Work task: Give the entries again exactly; drop the pictures.

Data excerpts:
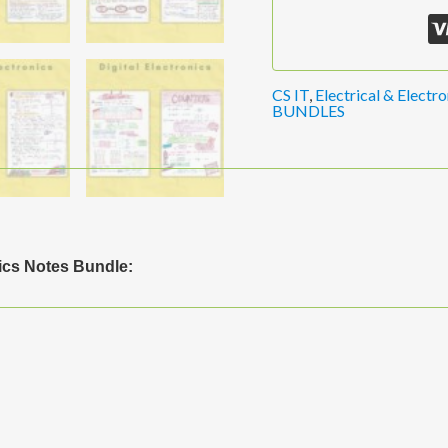
CS IT
,
Electrical & Electro
BUNDLES
ics Notes Bundle:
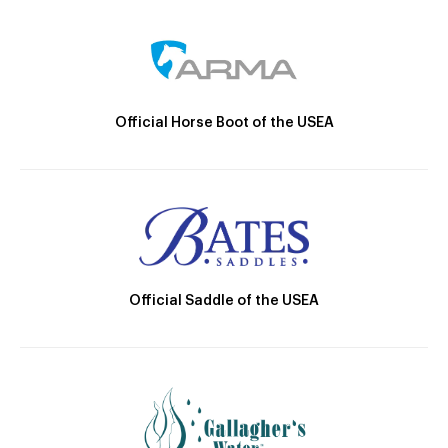
Official Horse Boot of the USEA
Official Saddle of the USEA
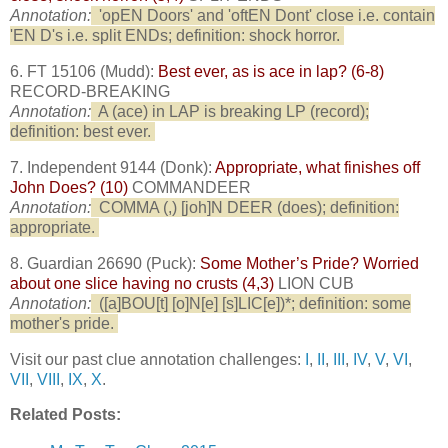
Annotation:
'opEN Doors' and 'oftEN Dont' close i.e. contain
'EN D's i.e. split ENDs; definition: shock horror.
6. FT 15106 (Mudd):
Best ever, as is ace in lap? (6-8)
RECORD-BREAKING
Annotation:
A (ace) in LAP is breaking LP (record);
definition: best ever.
7. Independent 9144 (Donk):
Appropriate, what finishes off
John Does? (10)
COMMANDEER
Annotation:
COMMA (,) [joh]N DEER (does); definition:
appropriate.
8. Guardian 26690 (Puck):
Some Mother’s Pride? Worried
about one slice having no crusts (4,3)
LION CUB
Annotation:
([a]BOU[t] [o]N[e] [s]LIC[e])*; definition: some
mother's pride.
Visit our past clue annotation challenges:
I
,
II
,
III
,
IV
,
V
,
VI
,
VII
,
VIII
,
IX
,
X
.
Related Posts:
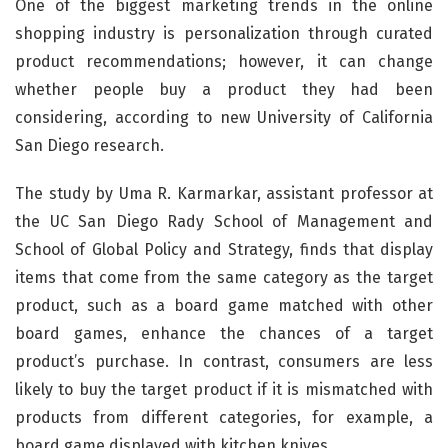
One of the biggest marketing trends in the online
shopping industry is personalization through curated
product recommendations; however, it can change
whether people buy a product they had been
considering, according to new University of California
San Diego research.
The study by Uma R. Karmarkar, assistant professor at
the UC San Diego Rady School of Management and
School of Global Policy and Strategy, finds that display
items that come from the same category as the target
product, such as a board game matched with other
board games, enhance the chances of a target
product’s purchase. In contrast, consumers are less
likely to buy the target product if it is mismatched with
products from different categories, for example, a
board game displayed with kitchen knives.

Response below:
CS IT
,
Electrical & Electro
BUNDLES
ics Notes Bundle:
Official Horse Boot of the USEA
Official Saddle of the USEA
Annotation:
'opEN Doors' and 'oftEN Dont' close i.e. contain
'EN D's i.e. split ENDs; definition: shock horror.
6. FT 15106 (Mudd):
Best ever, as is ace in lap? (6-8)
RECORD-BREAKING
Annotation:
A (ace) in LAP is breaking LP (record);
definition: best ever.
7. Independent 9144 (Donk):
Appropriate, what finishes off
John Does? (10)
COMMANDEER
Annotation:
COMMA (,) [joh]N DEER (does); definition:
appropriate.
8. Guardian 26690 (Puck):
Some Mother’s Pride? Worried
about one slice having no crusts (4,3)
LION CUB
Annotation:
([a]BOU[t] [o]N[e] [s]LIC[e])*; definition: some
mother's pride.
Visit our past clue annotation challenges:
I
,
II
,
III
,
IV
,
V
,
VI
,
VII
,
VIII
,
IX
,
X
.
Related Posts:
One of the biggest marketing trends in the online
shopping industry is personalization through curated
product recommendations; however, it can change
whether people buy a product they had been
considering, according to new University of California
San Diego research.
The study by Uma R. Karmarkar, assistant professor at
the UC San Diego Rady School of Management and
School of Global Policy and Strategy, finds that display
items that come from the same category as the target
product, such as a board game matched with other
board games, enhance the chances of a target
product’s purchase. In contrast, consumers are less
likely to buy the target product if it is mismatched with
products from different categories, for example, a
board game displayed with kitchen knives.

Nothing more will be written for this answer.